Jun 15, 2023

Why People Buy Things (and How it Translates to Education)

When I was in graduate school, I met with the dean of admissions at my university to learn more about his chosen career path. I was interested in a career into enrollment management, which I did later, once I finished graduate school. After a lengthy discussion of the various aspects of his job, he paused to ask me one simple question:

Do you want to spend the rest of your career trying to figure out why prospective students and parents make their decisions on where to enroll? Seems like lunacy to me.

He wasn’t wrong. It was lunacy. I managed enrollment for 15 years in university, colleges, boarding and day schools and nearly pulled my hair out trying to better understand the choices of prospective students and their families. But, along the way, and with a lot of research, I learned some universal truths about why people buy things and how it translates to education.

People buy goods and services — including educational experiences — for two primary benefits.

  1. Functional benefits: This is what a product actually does for you, the tangible benefits or functions that it performs. An example: If you purchase an electric vehicle, key functional benefits is that it offers no emissions, provides tax incentives, and can be more affordable to operate than a gas operated vehicle.

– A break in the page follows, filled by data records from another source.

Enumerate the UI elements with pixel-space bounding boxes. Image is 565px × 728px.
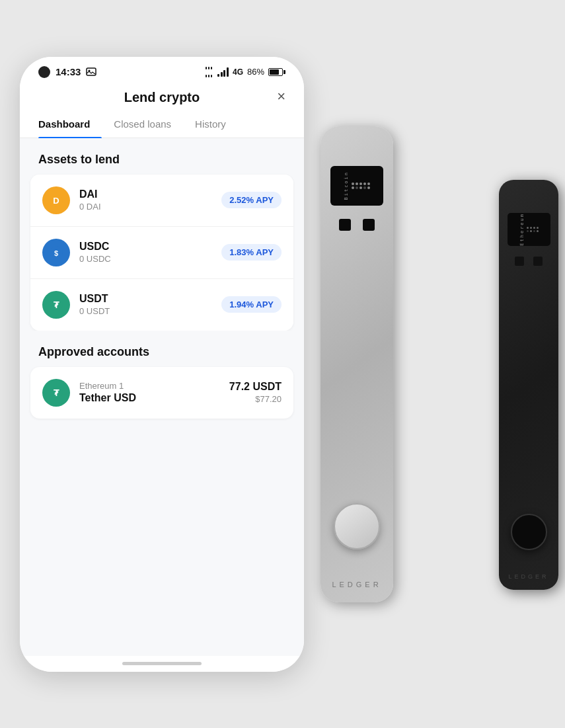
close-button[interactable]: × <box>277 88 285 105</box>
tether-amount: 77.2 USDT $77.20 <box>229 381 282 404</box>
nano-label-silver: LEDGER <box>332 579 381 589</box>
svg-text:$: $ <box>54 249 58 257</box>
svg-rect-7 <box>211 75 212 77</box>
main-content: Assets to lend D DAI 0 DAI 2.52% APY <box>20 138 304 656</box>
ledger-nano-side: Ethereum LEDGER <box>499 180 558 590</box>
dai-name: DAI <box>79 188 221 200</box>
amount-usdt: 77.2 USDT <box>229 381 282 393</box>
status-bar: 14:33 <box>20 57 304 83</box>
vibrate-icon <box>204 67 213 77</box>
ledger-devices: Bitcoin <box>301 0 565 728</box>
nano-label-black: LEDGER <box>508 572 548 580</box>
status-right: 4G 86% <box>204 67 285 77</box>
battery-icon <box>268 68 285 76</box>
tether-account-icon: ₮ <box>42 379 70 407</box>
amount-usd: $77.20 <box>229 394 282 404</box>
dai-icon: D <box>42 186 70 214</box>
home-bar <box>122 662 202 665</box>
svg-rect-6 <box>208 75 209 77</box>
svg-rect-3 <box>208 67 209 69</box>
approved-section-title: Approved accounts <box>20 331 304 367</box>
ledger-nano-front: Bitcoin <box>320 126 393 602</box>
app-title: Lend crypto <box>124 90 200 105</box>
usdt-balance: 0 USDT <box>79 306 221 316</box>
usdt-apy: 1.94% APY <box>221 296 282 313</box>
asset-row-usdc[interactable]: $ USDC 0 USDC 1.83% APY <box>30 227 293 279</box>
nano-main-button-silver[interactable] <box>334 503 380 549</box>
dai-balance: 0 DAI <box>79 202 221 212</box>
nano-screen-black: Ethereum <box>508 213 550 246</box>
battery-percent: 86% <box>247 67 264 77</box>
approved-list: ₮ Ethereum 1 Tether USD 77.2 USDT $77.20 <box>30 367 293 419</box>
camera-icon <box>38 66 50 78</box>
tab-closed-loans[interactable]: Closed loans <box>102 110 183 138</box>
usdc-icon: $ <box>42 239 70 266</box>
app-header: Lend crypto × <box>20 83 304 110</box>
dai-apy: 2.52% APY <box>221 192 282 208</box>
asset-row-usdt[interactable]: ₮ USDT 0 USDT 1.94% APY <box>30 279 293 331</box>
network-label: 4G <box>233 67 243 77</box>
account-name: Tether USD <box>79 392 229 404</box>
svg-text:₮: ₮ <box>54 388 59 398</box>
account-label: Ethereum 1 <box>79 381 229 391</box>
nano-main-button-black[interactable] <box>511 514 547 550</box>
usdt-icon: ₮ <box>42 291 70 319</box>
svg-text:₮: ₮ <box>54 300 59 310</box>
image-icon <box>86 67 96 77</box>
svg-rect-0 <box>87 68 96 75</box>
phone-mockup: 14:33 <box>0 0 324 728</box>
phone-screen: 14:33 <box>20 57 304 672</box>
usdc-balance: 0 USDC <box>79 254 221 264</box>
approved-row-tether[interactable]: ₮ Ethereum 1 Tether USD 77.2 USDT $77.20 <box>30 367 293 419</box>
svg-rect-2 <box>206 67 207 69</box>
assets-list: D DAI 0 DAI 2.52% APY $ <box>30 175 293 331</box>
nano-screen-silver: Bitcoin <box>330 166 383 206</box>
assets-section-title: Assets to lend <box>20 138 304 175</box>
usdt-name: USDT <box>79 293 221 305</box>
tab-history[interactable]: History <box>183 110 238 138</box>
tab-dashboard[interactable]: Dashboard <box>38 110 102 138</box>
nano-body-silver: Bitcoin <box>320 126 393 602</box>
signal-icon <box>217 67 229 77</box>
usdc-apy: 1.83% APY <box>221 244 282 261</box>
nano-body-black: Ethereum LEDGER <box>499 180 558 590</box>
dai-info: DAI 0 DAI <box>79 188 221 212</box>
svg-text:D: D <box>53 196 59 206</box>
tether-account-info: Ethereum 1 Tether USD <box>79 381 229 404</box>
usdc-info: USDC 0 USDC <box>79 241 221 264</box>
svg-rect-4 <box>211 67 212 69</box>
status-time: 14:33 <box>56 66 81 77</box>
status-left: 14:33 <box>38 66 96 78</box>
usdt-info: USDT 0 USDT <box>79 293 221 316</box>
tab-bar: Dashboard Closed loans History <box>20 110 304 138</box>
home-indicator <box>20 656 304 672</box>
usdc-name: USDC <box>79 241 221 253</box>
asset-row-dai[interactable]: D DAI 0 DAI 2.52% APY <box>30 175 293 227</box>
svg-rect-5 <box>206 75 207 77</box>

  2. Emotional Benefits: This is the feeling that the use of the product actually delivers, how it makes the user feel, and the emotional connection that it may provide as a result of the purchase. Again, for example, if you purchase an electric vehicle, a key emotional benefit is that it makes the purchaser feel like a better steward of the environment, or that they are taking a step toward a greener and more environmentally sustainable world.

Most successful organizations market their products with messages that share a balance of functional and emotional benefits. And, a marketing campaign for a college or school might include messages that outline two or three functional benefits, often delivered in a way that highlights specific emotions.

But, here are some challenges.

  • Parents drive the decision process for their kids where they are young and they rely mostly on how products make them feel. So, marketing messages may focus more on emotional attributes for students of preschool and elementary schools.

  • Parents focus more on real world outcomes, such as retention rates, job placement, or acceptance into highly selective colleges, when their children are older. So, marketing messages may focus more on functional attributes for middle and high schools.

  • And, here’s the real kicker, students really don’t play a real influence in the decision process until middle and high school – and certainly college – and emotional attributes inform their decision process. They focus much more on how an environment or culture feels and how they will fit into it.

So, to summarize:

  • Students need to see themselves in the picture with emotional attributes,

  • Parents of young children also rely on emotional attributes (safety, nurture, warm, inclusive), and

  • Parents of older children rely on functional attributes (hard outcomes such graduation, life after school and college).

For a marketing team, this can be both a tall and confusing order. It means that the team must identify at least three or four functional and emotional attributes and utilize them effectively and consistently with the right audiences — and with the right medium — when creating marketing messages. And, those attributes need to be both defendable (they are truthful) and desirable (people want them).

As you can see, there is both art and science to creating key messages that are both appealing and effective for educational consumers. And, deploying those messages at the right time with the right audience can be a challenge.

One final thought. Some organizations identify one attribute for a product or service that is both functional and emotional and use it relentlessly in their campaigns. Consider Volvo, for example, that has used the brand attribute of “safety” for decades. They know that people want to be safe and feel safe in their cars. That one simple word appeals on every front. Clever, right? Sometimes the most effective marketing is simple.